The Harris campaign privately told the Uncommitted leadership that it would be open to a private meeting. However, as soon as news of those talks became public in early August, the Harris team stated that they were not open to discussing an arms embargo, and Harris herself made a show of talking down Palestinian protesters at a campaign rally.

As negotiations with the Harris campaign dragged on, the Uncommitted movement dropped the demand to have Haj-Hassan speak and presented a list of Palestinian Americans to choose from. On Wednesday night, the campaign rejected all of the names on the list, and Alawieh immediately organized his protest in response, according to Palestinian-American writer Y.L. Al-Sheikh, who is close to Uncommitted but not an official delegate.

“It seems to me like they expected us to just roll over and not make a fuss, but in reality we made a rather symbolic ask, and made it in a very conservative manner by providing them with options, and they rejected it out of hand before seeing a single speech draft,” she says. “At the end of the day, in my humble opinion, even the most conciliatory speech possible by a Palestinian American would be bad in the DNC’s view because her very presence on the stage forces people to some degree to reckon with what the party has supported.”

In a last-ditch attempt to force the Democratic Party’s hand, a copy of Georgia state Rep. Ruwa Romman’s draft speech was leaked to the progressive magazine Mother Jones.

Democrats have “stood together, demanding to enforce our laws on friend and foe alike to reach a ceasefire, end the killing of Palestinians, free all the Israeli and Palestinian hostages, and to begin the difficult work of building a path to collective peace and safety,” the draft speech says. It endorses Harris, criticizes former President Donald Trump for using “Palestinian” as a slur, and does not call for an arms embargo.

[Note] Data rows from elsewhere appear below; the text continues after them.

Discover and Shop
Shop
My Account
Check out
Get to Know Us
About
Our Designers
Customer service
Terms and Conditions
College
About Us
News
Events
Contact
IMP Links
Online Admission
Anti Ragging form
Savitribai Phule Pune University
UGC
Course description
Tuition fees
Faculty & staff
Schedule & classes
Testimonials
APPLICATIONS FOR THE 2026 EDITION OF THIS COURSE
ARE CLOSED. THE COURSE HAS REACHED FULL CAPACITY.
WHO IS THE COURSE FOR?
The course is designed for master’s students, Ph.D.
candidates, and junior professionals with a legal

A growing chorus of voices called for the Democratic National Committee to include Romman, among them several members of Congress, the United Auto Workers union, and the relative of several Israeli hostages.

“Rachel and Jon deserved every second on that stage. I also believe a Palestinian American voice deserves to be heard on that stage,” Alana Zeitchik, six of whose family members were taken by Hamas, wrote on social media. “I’d love to hear from [Romman] and I hope the DNC will give her the chance to be heard.”

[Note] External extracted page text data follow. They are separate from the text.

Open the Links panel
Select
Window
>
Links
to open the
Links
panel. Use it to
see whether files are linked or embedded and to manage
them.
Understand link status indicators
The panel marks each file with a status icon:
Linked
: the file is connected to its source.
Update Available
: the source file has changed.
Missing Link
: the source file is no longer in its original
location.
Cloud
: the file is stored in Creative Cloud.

Democratic leadership rejected all of those entreaties. “I think we’ve given them a lot of opportunities to engage in this process at the convention. People have had dedicated panels during the daytime programming,” Harris campaign adviser Ian Sams told CNN. (Uncommitted was allowed to hold an off-site event with a group of doctors who had served in Gaza.)

Senate Majority Leader Chuck Schumer (D–N.Y.) brusquely told NBC that “we’re not going to get any problems for lack of diversity.”

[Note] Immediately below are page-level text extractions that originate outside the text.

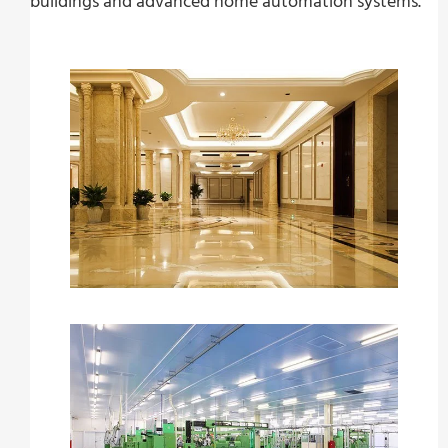
buildings and advanced home automation systems.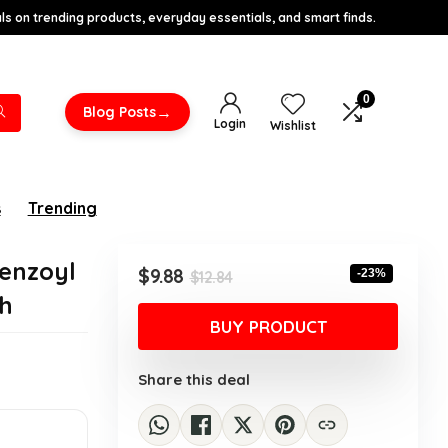
s on trending products, everyday essentials, and smart finds.
0
→
Blog Posts
Login
Wishlist
s
Trending
enzoyl
Original
Current
$
9.88
-23%
$
12.84
price
price
h
was:
is:
BUY PRODUCT
$12.84.
$9.88.
Share this deal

Romman ended up reading her speech to a gaggle of reporters on the sidewalk outside the convention center. Uncommitted and other anti-war delegates held a silent protest in the hallway of the center. So far, the Uncommitted movement is still committed (no pun intended) to the inside track. Just before Romman’s sidewalk address, Alawieh issued a new demand: a meeting with Harris by September 15.

But many Palestinian and anti-war voters are not Democratic partisans. For them, Harris is clear enough on where she stands, and continuing to beg the Democratic Party for concessions may not be worth the effort.

“Palestinians and pro-Palestinian voters are officially checked out now,” says Abdelhalim Abdelrahman, a Palestinian-American writer from Michigan who voted uncommitted in the primaries and canvassed for Justin Amash’s Senate campaign. “The Democrats denying the request for a Palestinian speaker at the DNC showed a lot of Palestinians and their supporters that there’s no room for Palestinians in the supposed big tent Democratic Party.”